In hematopoietic lineages, CD99 is most highly expressed on early T and B lymphoblasts, leukemic stem cells, and granulocytic precursors [3, 4, 11]. During B-cell maturation, CD99 expression is lost upon transition from pre-B1 to pre-B2 stages, and remains low in naive B cells [11,12,13]. Moderate and high expression of CD99 is seen respectively on tissue memory B cell and plasma cells by immunohistochemical studies [14, 15]. Variable CD99 expression was previously reported in plasma cell neoplasms by immunohistochemistry [16]. Expression of CD99 in low-grade B-cell lymphoma with plasmacytic differentiation has not been investigated.

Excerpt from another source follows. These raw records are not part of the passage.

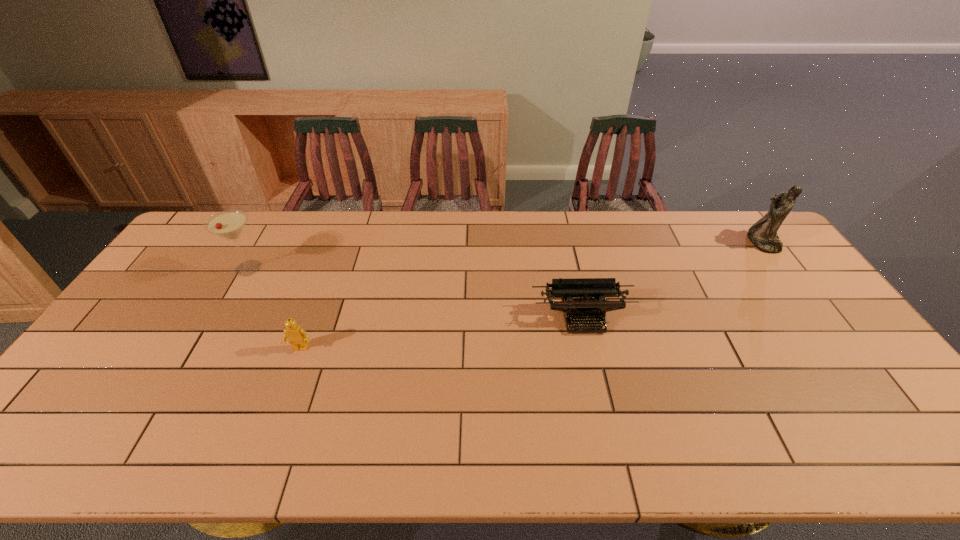 I want to click on the rightmost object, so click(763, 234).

At what (x,y) coordinates should I click in order to perform the action: click on figurine. Please return your answer as a coordinate pair (x, y). Looking at the image, I should click on (763, 234).

The height and width of the screenshot is (540, 960). What are the coordinates of `martini` in the screenshot? It's located at (229, 224).

Image resolution: width=960 pixels, height=540 pixels. I want to click on the second farthest object, so click(229, 224).

Locate an element on the screen. This screenshot has width=960, height=540. Lego is located at coordinates (297, 337).

Where is `the second object from left to right`? the second object from left to right is located at coordinates (297, 337).

At what (x,y) coordinates should I click in order to perform the action: click on the second nearest object. Please return your answer as a coordinate pair (x, y). The width and height of the screenshot is (960, 540). Looking at the image, I should click on (569, 290).

At what (x,y) coordinates should I click in order to perform the action: click on the third object from left to right. Please return your answer as a coordinate pair (x, y). This screenshot has height=540, width=960. Looking at the image, I should click on (569, 290).

The height and width of the screenshot is (540, 960). I want to click on vacant space located 0.120m on the front-facing side of the figurine, so click(x=716, y=242).

Find the location of `free location located on the front-facing side of the figurine`. free location located on the front-facing side of the figurine is located at coordinates (636, 242). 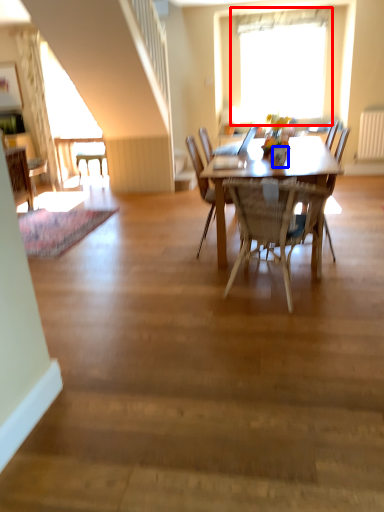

Flow cytometry immunophenotyping has been established as a powerful diagnostic and monitoring tool in plasma cell neoplasms and non-Hodgkin lymphomas. Compared to immunohistochemical antigen assessment, flow cytometry provides additional diagnostic information including simultaneous assessment of multiple antigens expressed on the same cell, quantitative description of the antigen density, as well as relative proportions of individual populations. Flow cytometry has proven to be more sensitive for evaluation of minimal residual disease and is frequently helpful in distinguishing closely related disease entities [17, 18].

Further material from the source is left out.